SAN RAMON, Calif. — Netflix’s pandemic-fueled subscriber growth is slowing far faster than anticipated as people who have been cooped at home are able to get out and do other things again.

The video-streaming service added 4 million more worldwide subscribers from January through March, its smallest gain during that three-month period in four years.

The performance reported Tuesday was about 2 million fewer subscribers than both management and analysts had predicted Netflix would add during the first quarter.

It marked a huge comedown from the same time last year when Netflix added nearly 16 million subscribers. That came just as governments around the world imposed lockdowns that created a huge captive audience for the leading video-streaming service.

Signaling that the trend is continuing, Netflix forecast an increase of just 1 million worldwide subscribers in the current April-June period, down from an increase of 10 million subscribers at the same time last year.

“It’s just a little wobbly right now,” Netflix co-CEO Reed Hastings said during a discussion of the company’s results streamed Tuesday.

The poor showing to start the year rattled investors, causing the Los Gatos, California, company’s stock to drop by more than 8 percent in extended trading, even though Netflix’s revenue hit analyst targets and its profit exceeded estimates.

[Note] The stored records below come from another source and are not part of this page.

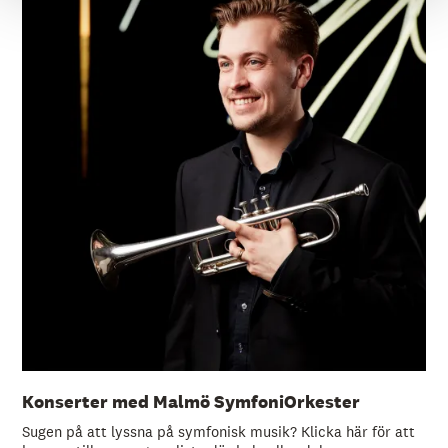
Konserter med Malmö SymfoniOrkester
Sugen på att lyssna på symfonisk musik? Klicka här för att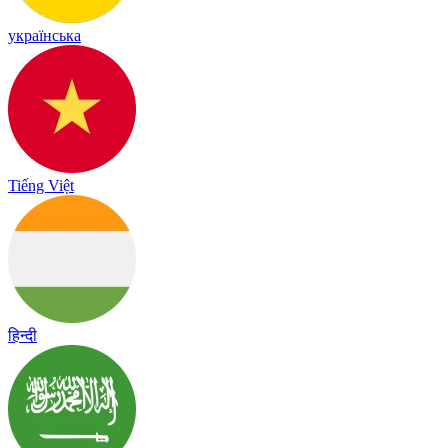
українська
Tiếng Việt
हिन्दी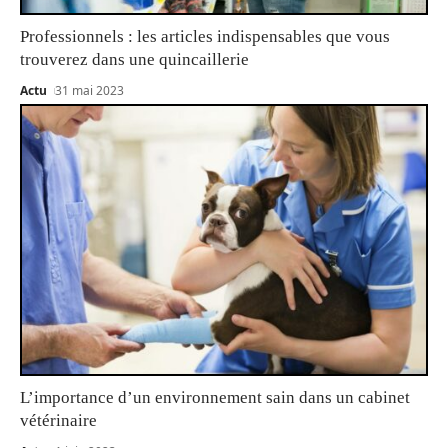
Professionnels : les articles indispensables que vous
trouverez dans une quincaillerie
Actu
31 mai 2023
L’importance d’un environnement sain dans un cabinet
vétérinaire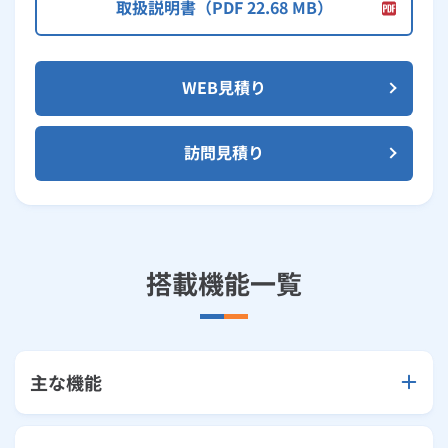
取扱説明書（PDF 22.68 MB）
WEB見積り
訪問見積り
搭載機能一覧
主な機能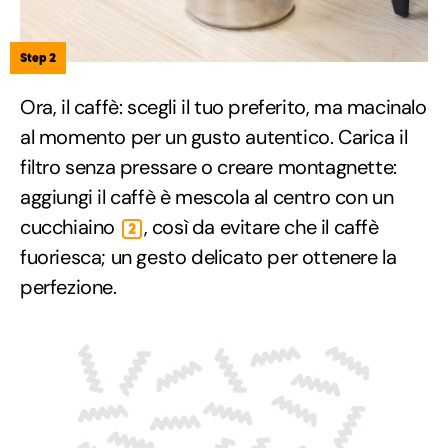
Step 2
Ora, il caffè: scegli il tuo preferito, ma macinalo
al momento per un gusto autentico. Carica il
filtro senza pressare o creare montagnette:
aggiungi il caffè è mescola al centro con un
cucchiaino
, così da evitare che il caffè
2
fuoriesca; un gesto delicato per ottenere la
perfezione.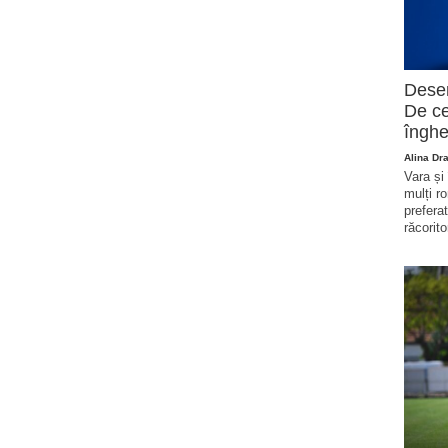
Deser
De ce
înghe
Alina Dr
Vara și
mulți r
prefera
răcorito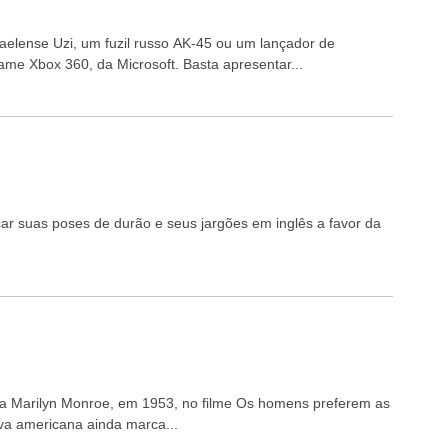
elense Uzi, um fuzil russo AK-45 ou um lançador de
ame Xbox 360, da Microsoft. Basta apresentar...
r suas poses de durão e seus jargões em inglês a favor da
a Marilyn Monroe, em 1953, no filme Os homens preferem as
diva americana ainda marca...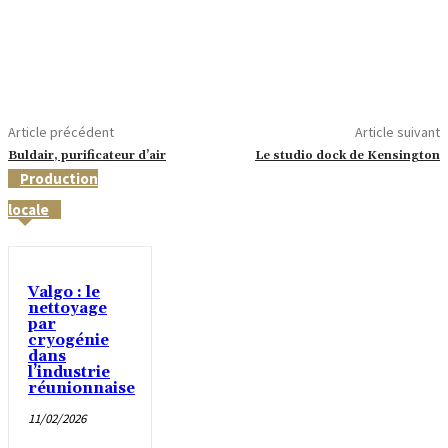
Article précédent
Article suivant
Buldair, purificateur d’air
Le studio dock de Kensington
Production
locale
Valgo : le
nettoyage
par
cryogénie
dans
l’industrie
réunionnaise
11/02/2026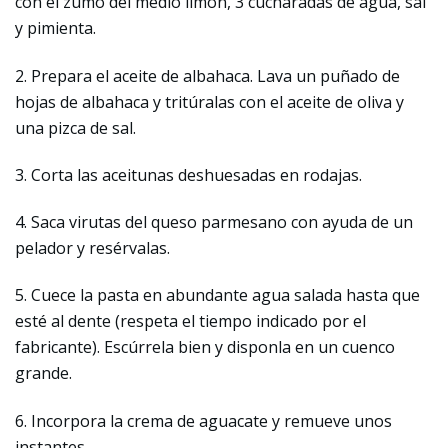
con el zumo del medio limón, 3 cucharadas de agua, sal
y pimienta.
2. Prepara el aceite de albahaca. Lava un puñado de
hojas de albahaca y tritúralas con el aceite de oliva y
una pizca de sal.
3. Corta las aceitunas deshuesadas en rodajas.
4. Saca virutas del queso parmesano con ayuda de un
pelador y resérvalas.
5. Cuece la pasta en abundante agua salada hasta que
esté al dente (respeta el tiempo indicado por el
fabricante). Escúrrela bien y disponla en un cuenco
grande.
6. Incorpora la crema de aguacate y remueve unos
instantes.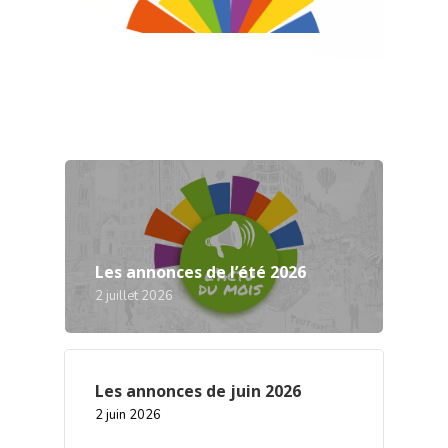
Les annonces de l’été 2026
2 juillet 2026
Les annonces de juin 2026
2 juin 2026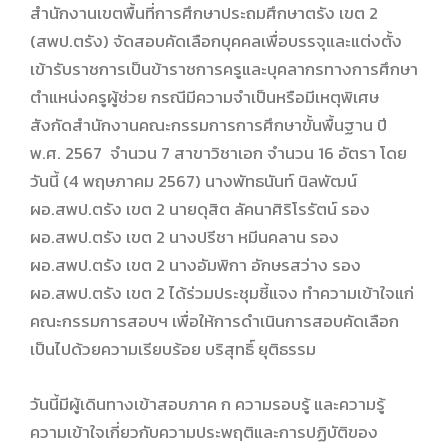
สำนักงานเขตพื้นที่การศึกษาประถมศึกษาตรัง เขต 2
(สพป.ตรัง) จัดสอบคัดเลือกบุคคลเพื่อบรรจุและแต่งตั้ง
เข้ารับราชการเป็นข้าราชการครูและบุคลากรทางการศึกษา
ตำแหน่งครูผู้ช่วย กรณีมีความจำเป็นหรือมีเหตุพิเศษ
สังกัดสำนักงานคณะกรรมการการศึกษาขั้นพื้นฐาน ปี
พ.ศ. 2567 จำนวน 7 สาขาวิชาเอก จำนวน 16 อัตรา โดย
วันนี้ (4 พฤษภาคม 2567) นางพัทธนันท์ นิลพัฒน์
ผอ.สพป.ตรัง เขต 2 นายดุสิต ลัคนาศิริโรรัตน์ รอง
ผอ.สพป.ตรัง เขต 2 นางปรีชา หมีนคลาน รอง
ผอ.สพป.ตรัง เขต 2 นางอัมพิกา อักษรสว่าง รอง
ผอ.สพป.ตรัง เขต 2 ได้ร่วมประชุมชี้แจง ทำความเข้าใจแก่
คณะกรรมการสอบฯ เพื่อให้การดำเนินการสอบคัดเลือก
เป็นไปด้วยความเรียบร้อย บริสุทธิ์ ยุติธรรม
วันนี้มีผู้เดินทางเข้าสอบภาค ก ความรอบรู้ และความรู้
ความเข้าใจเกี่ยวกับความประพฤติและการปฏิบัติของ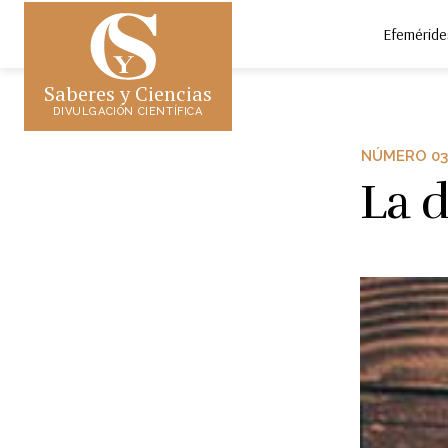
Efeméride
Saberes y Ciencias
DIVULGACIÓN CIENTÍFICA
NÚMERO 03
La d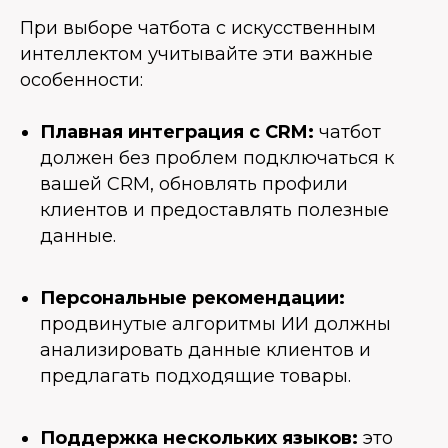
При выборе чатбота с искусственным
интеллектом учитывайте эти важные
особенности:
Плавная интеграция с CRM:
чатбот
должен без проблем подключаться к
вашей CRM, обновлять профили
клиентов и предоставлять полезные
данные.
Персональные рекомендации:
продвинутые алгоритмы ИИ должны
анализировать данные клиентов и
предлагать подходящие товары.
Поддержка нескольких языков:
это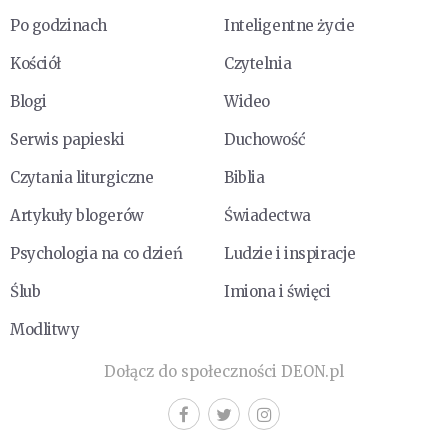
Po godzinach
Inteligentne życie
Kościół
Czytelnia
Blogi
Wideo
Serwis papieski
Duchowość
Czytania liturgiczne
Biblia
Artykuły blogerów
Świadectwa
Psychologia na co dzień
Ludzie i inspiracje
Ślub
Imiona i święci
Modlitwy
Dołącz do społeczności DEON.pl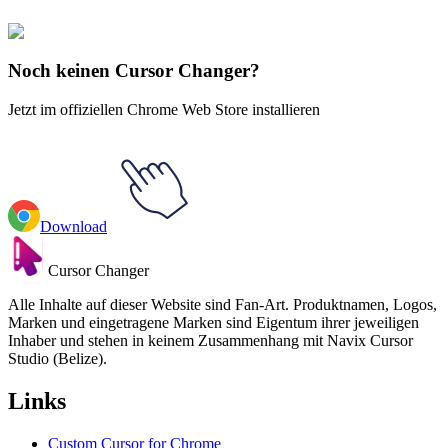
Rappers
#
FunArt
#
Rappers
#
Logic
Noch keinen Cursor Changer?
Jetzt im offiziellen Chrome Web Store installieren
Download
Cursor Changer
Alle Inhalte auf dieser Website sind Fan-Art. Produktnamen, Logos,
Marken und eingetragene Marken sind Eigentum ihrer jeweiligen
Inhaber und stehen in keinem Zusammenhang mit Navix Cursor
Studio (Belize).
Links
Custom Cursor for Chrome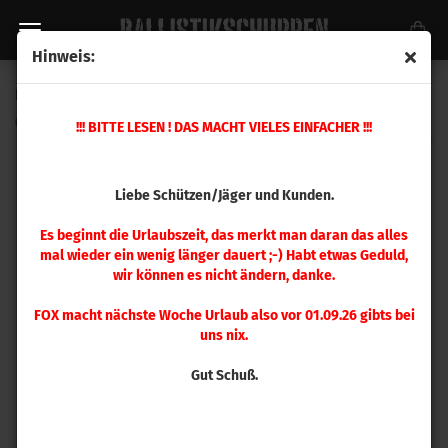
Hinweis:
Hornady Zuführmatrize .44 Spl, .44 Rem Magnum
(Art.Nr.:
095333
)
!!! BITTE LESEN ! DAS MACHT VIELES EINFACHER !!!
Liebe Schützen/Jäger und Kunden.
Es beginnt die Urlaubszeit, das merkt man daran das alles
mal wieder ein wenig länger dauert ;-) Habt etwas Geduld,
wir können es nicht ändern, danke.
FOX macht nächste Woche Urlaub also vor 01.09.26 gibts bei
uns nix.
Gut Schuß.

Netflix earned $1.71 billion, or $3.75 per share, more than doubling from a year ago. Revenue climbed 24 percent from the same time last year to $7.16 billion.

The inevitable slowdown in subscriber growth had been widely telegraphed by Netflix’s management in repeated reminders that its gains were a pandemic-driven anomaly.

Now that a large swath of the U.S. population has been vaccinated, people are able to move around more freely and are finding other diversions besides watching TV series and movies on Netflix.

“It all boils down to COVID,” Spencer Neumann, Netflix’s chief financial officer, said Tuesday.

The big question is how big this year’s decline will be from last year’s full-year increase of 37 million worldwide subscribers — by far the biggest since Netflix expanded its DVD-by-rental service into video streaming 14 years ago.

Third Bride analyst Scott Kessler speculated this year’s sluggish start may pressure Netflix management to make changes in its pricing or fine tune its strategy to help boost its growth from one quarter to the next. “Or will the company continue to focus on the longer term?” Kessler wondered.